Martin Rayner, director at Compton Financial Services, a mortgage broker, said: “This is the latest example of a lender pushing affordability further, which can be great for some borrowers, but does have its risks.”
Martin noted that enhanced borrowing power could make a real difference in pricier areas of the country, but that people need to ask themselves whether they are happy to be locked in for five years.
He continued: “Yes, greater flexibility around what they can borrow will help some buyers, especially in more expensive and sought-after areas. But moving to six times income, combined with today’s higher mortgage rates due to the war in the Middle East, means significantly larger monthly repayments.
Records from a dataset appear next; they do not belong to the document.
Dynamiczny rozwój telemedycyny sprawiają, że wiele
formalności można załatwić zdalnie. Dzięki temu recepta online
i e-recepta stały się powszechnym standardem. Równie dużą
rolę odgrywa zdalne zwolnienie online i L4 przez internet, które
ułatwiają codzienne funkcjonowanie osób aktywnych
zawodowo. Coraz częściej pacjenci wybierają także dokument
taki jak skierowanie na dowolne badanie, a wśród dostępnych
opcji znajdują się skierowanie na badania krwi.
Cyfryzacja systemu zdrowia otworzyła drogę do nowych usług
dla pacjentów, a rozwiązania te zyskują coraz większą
“And there’s the small matter that you are locked in for five years at a far higher rate than you could have secured just two months ago. People really do need to go into a product like this ‘eyes wide open’.
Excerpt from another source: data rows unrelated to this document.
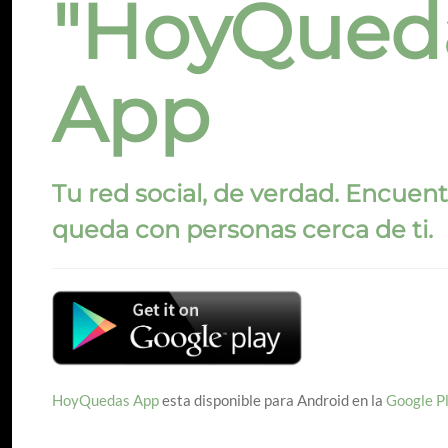
"HoyQued
App
Tu red social, de verdad. Encuent
queda con personas cerca de ti.
HoyQuedas App
esta disponible para Android en la
Google P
“They need to understand that early redemption charges will be payable if they need to exit the mortgage for whatever reason. Also, if the war in the Middle East ends and rates start falling again, they will have to watch on from the sidelines for the foreseeable future, as they will be locked into a far higher rate.
“I would recommend people think very carefully about this. Just because you can access six times income doesn’t mean you should – a lower mortgage may be far more sustainable.”
Martin also warned that individuals stretching their finances to the absolute limit on mortgage payments could find themselves exposed should taxes or other living expenses increase, even marginally.
He added: “Borrowers need to consider what the next five years might look like, as they will have to live with these repayments for that whole period of time. What if the Labour government increases taxes or energy bills skyrocket? Very quickly the headroom in your finances could be gone and that mortgage payment could start to feel unaffordable.
“Six times income sounds great, but your finances could be hit for six if you are impacted by costs that you cannot control. This isn’t just about getting the mortgage, it’s about being able to live with it comfortably. There’s no doubt this product will be an absolute blessing for some, but seeking advice from a broker and properly considering potential lifestyle changes with products like this has never been more important.”